GRAND China Airlines, a subsidiary of HNA Group, has won 8 billion yuan (US$1.2 billion) injection from a private-equity investor to pave the way for its listing in Hong Kong.
 
Chongqing Shenyin Longsheng Investment Co signed an agreement with Grand China Air last Saturday to inject the funds to help the carrier buy planes, repay short-term loans and issue shares in Hong Kong, the HNA Group, China’s fourth-largest aviation group, said in an e-mailed statement yesterday.
 
Shenyin Longsheng is a PE fund targeting state-owned companies in infrastructure, transport and consumption industries. The size of the fund exceeds 20 billion yuan.
 
Grand China Airlines was set up in 2007 by merging four air carriers, including Shanghai-listed Hainan Airlines, to prepare for an initial public offering in Hong Kong.

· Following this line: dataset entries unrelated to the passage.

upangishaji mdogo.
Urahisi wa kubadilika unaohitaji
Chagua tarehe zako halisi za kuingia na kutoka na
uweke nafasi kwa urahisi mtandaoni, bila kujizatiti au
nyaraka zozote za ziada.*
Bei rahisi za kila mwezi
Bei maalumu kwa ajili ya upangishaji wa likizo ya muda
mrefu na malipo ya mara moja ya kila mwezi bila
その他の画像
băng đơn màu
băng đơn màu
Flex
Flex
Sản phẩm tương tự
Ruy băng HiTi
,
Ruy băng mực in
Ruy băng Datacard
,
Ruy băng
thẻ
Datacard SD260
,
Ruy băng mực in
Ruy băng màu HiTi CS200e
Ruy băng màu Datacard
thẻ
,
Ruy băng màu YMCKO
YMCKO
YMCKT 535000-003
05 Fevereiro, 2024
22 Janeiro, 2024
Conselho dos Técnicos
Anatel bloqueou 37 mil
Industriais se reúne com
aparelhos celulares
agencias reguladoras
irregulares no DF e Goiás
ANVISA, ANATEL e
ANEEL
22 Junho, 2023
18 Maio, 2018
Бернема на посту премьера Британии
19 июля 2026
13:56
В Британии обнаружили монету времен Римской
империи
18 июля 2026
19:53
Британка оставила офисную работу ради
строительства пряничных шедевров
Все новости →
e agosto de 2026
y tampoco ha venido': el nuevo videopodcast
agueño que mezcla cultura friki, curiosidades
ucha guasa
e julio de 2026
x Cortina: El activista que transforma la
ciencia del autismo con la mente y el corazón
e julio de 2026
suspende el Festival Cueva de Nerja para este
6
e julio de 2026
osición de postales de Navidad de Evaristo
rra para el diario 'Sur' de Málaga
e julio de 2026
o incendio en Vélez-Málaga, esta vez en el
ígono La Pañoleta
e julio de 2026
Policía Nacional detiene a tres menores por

However, the plan was set aside as its price-earnings ratio was undervalued amid the global financial crisis.
 
The carrier now owns a 41.6 percent stake in Hainan Airlines and some stakes in Chang’an Airlines, Lucky Air, Hong Kong Airlines and Hong Kong Express Airways.
 
Chen Feng, chairman of HNA Group, said in an earlier report that Grand China Air plans to raise 10 billion yuan from PE investors before listing in Hong Kong this year.
 
HNA aims to create a comprehensive group with interest in airlines, logistics and financial services.